I’m in Georgetown, Kentucky this week. I had 90 minutes to spare today, so I zoomed over to the local library, popped open my laptop, and started working on my current project. I realized someone had taken the desk behind me when the clack-clack of an electric typewriter began. I raised my head from the screen, listened to the rhythm, and dove into my work again. Instantly, the typing put me in the zone.
Sometime later, a voice broke through my concentration. I looked to find a woman standing beside my chair, telling the typist, “We have conference rooms, sir, if you’d prefer to work in one.”
“I didn’t think I was making that much noise,” he commented.
The librarian repeated her invitation, and, within seconds, my phone alarm went off. I stopped it and began to pack up. This meant I was turned toward the guy peering over his machine, looking rather dazed.
I said, “I like it, too,” and smiled.
There’s this thing about me, and you probably wouldn’t guess it on first glance. I look pretty normal, but I really can’t say what I mean. Which, coming from my lips, would be interpreted as, “I haz the don’t talk good.”

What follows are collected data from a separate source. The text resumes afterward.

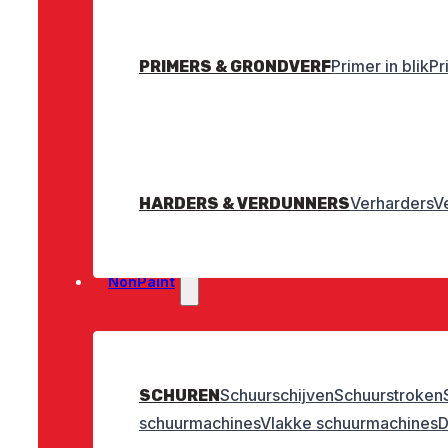
Primer in blik
Pr
PRIMERS & GRONDVERF
Verharders
V
HARDERS & VERDUNNERS
NonPaint
Schuurschijven
Schuurstroken
SCHUREN
schuurmachines
Vlakke schuurmachines
D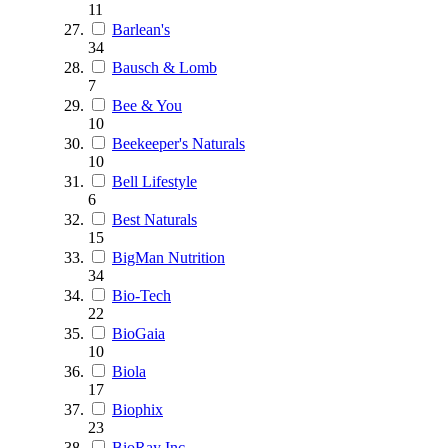
11
Barlean's
34
Bausch & Lomb
7
Bee & You
10
Beekeeper's Naturals
10
Bell Lifestyle
6
Best Naturals
15
BigMan Nutrition
34
Bio-Tech
22
BioGaia
10
Biola
17
Biophix
23
BioRay Inc.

Oh, I can tell you exactly what I think once I’ve written it out, but the words hardly ever present themselves to me on the fly. And my comment was completely useless in this case because it had no context or meaning to the typist behind me. I’d been thinking, ‘He was told to move because he was making a noise people might not like. But he liked it. And I (aided in my thought processes by the rhythm) liked it, too.’

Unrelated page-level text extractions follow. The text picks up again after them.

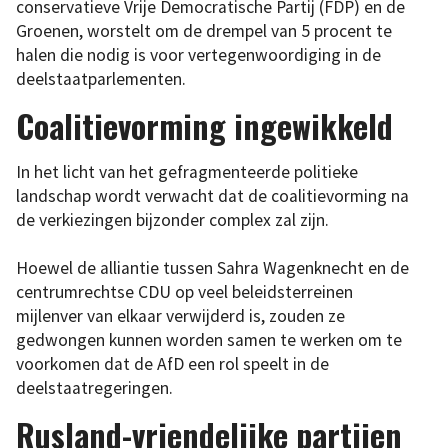
conservatieve Vrije Democratische Partij (FDP) en de
Groenen, worstelt om de drempel van 5 procent te
halen die nodig is voor vertegenwoordiging in de
deelstaatparlementen.
Coalitievorming ingewikkeld
In het licht van het gefragmenteerde politieke
landschap wordt verwacht dat de coalitievorming na
de verkiezingen bijzonder complex zal zijn.
Hoewel de alliantie tussen Sahra Wagenknecht en de
centrumrechtse CDU op veel beleidsterreinen
mijlenver van elkaar verwijderd is, zouden ze
gedwongen kunnen worden samen te werken om te
voorkomen dat de AfD een rol speelt in de
deelstaatregeringen.
Rusland-vriendelijke partijen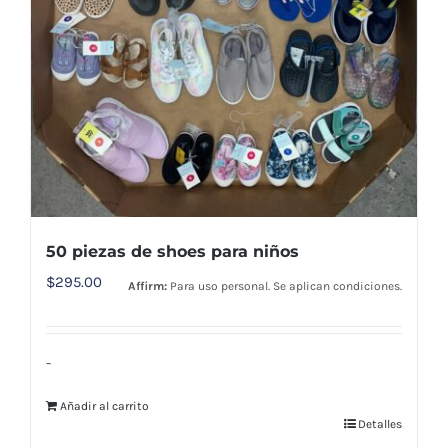
50 piezas de shoes para niños
$
295.00
Affirm:
Para uso personal. Se aplican condiciones.
-
Añadir al carrito
Detalles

But, “I like it, too” came across to him as, “I’d like it, too.” It was most unfortunate that he interpreted my comment to mean that I, too, would like it if he grabbed up his typewriter and headed for a conference room.

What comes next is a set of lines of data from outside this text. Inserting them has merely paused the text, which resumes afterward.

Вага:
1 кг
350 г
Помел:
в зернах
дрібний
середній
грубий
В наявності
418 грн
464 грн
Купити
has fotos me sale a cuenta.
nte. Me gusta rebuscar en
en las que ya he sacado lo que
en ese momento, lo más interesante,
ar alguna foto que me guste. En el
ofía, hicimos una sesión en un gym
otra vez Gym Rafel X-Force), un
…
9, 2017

But I didn’t figure this out until well after he’d given me a hard look and packed up his stuff.
He stomped up to the front desk, and I got to listen to him complain, heatedly, about the rights of typewriter owners everywhere and the undemocratic environment of a library filled with the noises of cell phones and video game devices. (It was true. Though I hadn’t heard any video games, I’d heard 2 seconds of a phone alarm–mine.)
He obviously thought everyone was against him and his trusty typewriter. Only, I wasn’t against them at all. In fact, I’d been contemplating how I could find typewriter background noise to work by in future.
He glared at me again as he headed toward the exit, lifted his typewriter bag, and pointed to it.
“This is coming!” he declared, like a disgruntled prophet out of a fantasy novel.
I shrugged. “I liked it. I didn’t have any problem with it at all!”
As I finished my lengthy-for-me defense, he turned his back and waved his hand over his shoulder.
“Talk to the hand,” he said. “I’m outta here.”
Wizfect, my sensitive little laptop, seemed to take it harder than I did. It wanted to do some updating, perhaps find a comforting code to solace itself.
While I waited for Wizfect to find the strength to go on, I mused about what this man might have been typing up. Was he a writer interrupted, caught off guard by a conscientious librarian? Had his outburst been fueled by a stormy scene, his character inadvertently possessing him in the raging emotions he’d created? Or was he just madly devoted to his typewriter?
I patted Wizfect. To all of these I can relate.